A lightweight, self-hosted internet speed monitor for Raspberry Pi.
It runs periodic speed tests, stores results in a local SQLite database, and serves a simple web dashboard on your LAN.
- Interval testing (default every 15 minutes; configurable)
- Stores results in
speed_results.db
(SQLite) - Local dashboard at
http://<pi-ip>:1234
- Configure via environment variables (no code changes needed)
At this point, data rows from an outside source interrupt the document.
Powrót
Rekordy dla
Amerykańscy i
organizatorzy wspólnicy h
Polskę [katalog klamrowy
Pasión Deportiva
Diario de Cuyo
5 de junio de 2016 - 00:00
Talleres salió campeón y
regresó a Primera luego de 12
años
- Systemd unit included for running in the background on boot (
speed-monitor.service
)
- Raspberry Pi running Raspberry Pi OS (or any Linux box)
- Python 3 + venv and pip
- Network access for speed tests
See requirements.txt
for Python dependencies.
sudo apt update
sudo apt install -y python3 python3-venv python3-pip git
# Clone the repo
git clone https://github.com/T3chieJack/PiSpeed.git
cd PiSpeed
# Create & activate a virtual environment
python3 -m venv .venv
source .venv/bin/activate
# Install dependencies
pip install -r requirements.txt
# Run it
python3 pispeed.py
Now open the dashboard at http://<pi-ip>:1234
.
PiSpeed can be configured via environment variables (no config file required).
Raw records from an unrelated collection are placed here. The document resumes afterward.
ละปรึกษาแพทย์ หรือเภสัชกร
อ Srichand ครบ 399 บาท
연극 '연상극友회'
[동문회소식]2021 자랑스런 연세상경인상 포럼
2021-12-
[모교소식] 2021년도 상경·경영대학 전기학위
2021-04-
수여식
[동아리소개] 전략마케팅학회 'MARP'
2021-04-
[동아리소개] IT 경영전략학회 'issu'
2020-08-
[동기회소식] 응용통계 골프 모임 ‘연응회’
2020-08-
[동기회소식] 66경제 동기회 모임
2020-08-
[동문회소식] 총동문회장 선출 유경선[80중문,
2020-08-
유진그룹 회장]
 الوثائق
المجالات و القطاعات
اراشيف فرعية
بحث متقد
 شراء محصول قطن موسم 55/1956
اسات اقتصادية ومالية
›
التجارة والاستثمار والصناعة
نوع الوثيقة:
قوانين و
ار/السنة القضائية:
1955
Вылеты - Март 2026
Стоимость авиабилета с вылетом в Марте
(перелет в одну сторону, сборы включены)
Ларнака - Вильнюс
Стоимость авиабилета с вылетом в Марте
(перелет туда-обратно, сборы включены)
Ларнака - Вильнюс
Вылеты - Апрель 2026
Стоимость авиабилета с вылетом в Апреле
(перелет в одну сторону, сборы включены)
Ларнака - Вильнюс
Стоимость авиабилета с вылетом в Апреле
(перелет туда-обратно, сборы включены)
Variable | Purpose | Example |
---|---|---|
PISPEED_INTERVAL |
Seconds between tests | 900 |
PISPEED_PORT |
Web dashboard port | 1234 |
PISPEED_BIND |
Bind host | 0.0.0.0 |
PISPEED_DB_PATH |
SQLite database path | ./speed_results.db |
Note: Exact keys supported are defined in the code; the table above shows typical/expected keys. Adjust to match the variables used in
pispeed.py
.
Export these before launching:
export PISPEED_INTERVAL=900
export PISPEED_PORT=1234
export PISPEED_BIND=0.0.0.0
export PISPEED_DB_PATH=$PWD/speed_results.db
python3 pispeed.py
A ready-to-adapt unit file is provided: speed-monitor.service
.
Edit the unit to suit your user, paths, and environment:
nano speed-monitor.service
Recommended tweaks:
User=pi
(or your user)WorkingDirectory=/home/pi/PiSpeed
ExecStart=/home/pi/PiSpeed/.venv/bin/python /home/pi/PiSpeed/pispeed.py
- Add
Environment=
lines for any variables you set (see config section)
Install & enable:
sudo cp speed-monitor.service /etc/systemd/system/
sudo systemctl daemon-reload
sudo systemctl enable --now speed-monitor.service
Check status & logs:
systemctl status speed-monitor.service
journalctl -u speed-monitor.service -f
Results are stored in a local SQLite database (default: speed_results.db
). To inspect:
sudo apt install -y sqlite3
sqlite3 speed_results.db
sqlite> .tables
sqlite> SELECT * FROM results ORDER BY timestamp DESC LIMIT 10;
(Adjust table names/columns based on the schema used in pispeed.py
.)
# In the repo root
python3 -m venv .venv
source .venv/bin/activate
pip install -r requirements.txt
# Run
python3 pispeed.py
Key files:
pispeed.py
– main applicationrequirements.txt
– Python depsspeed-monitor.service
– systemd unit template
PRs and issues are welcome!
Please read CONTRIBUTING.md for guidelines and SECURITY.md for reporting vulnerabilities.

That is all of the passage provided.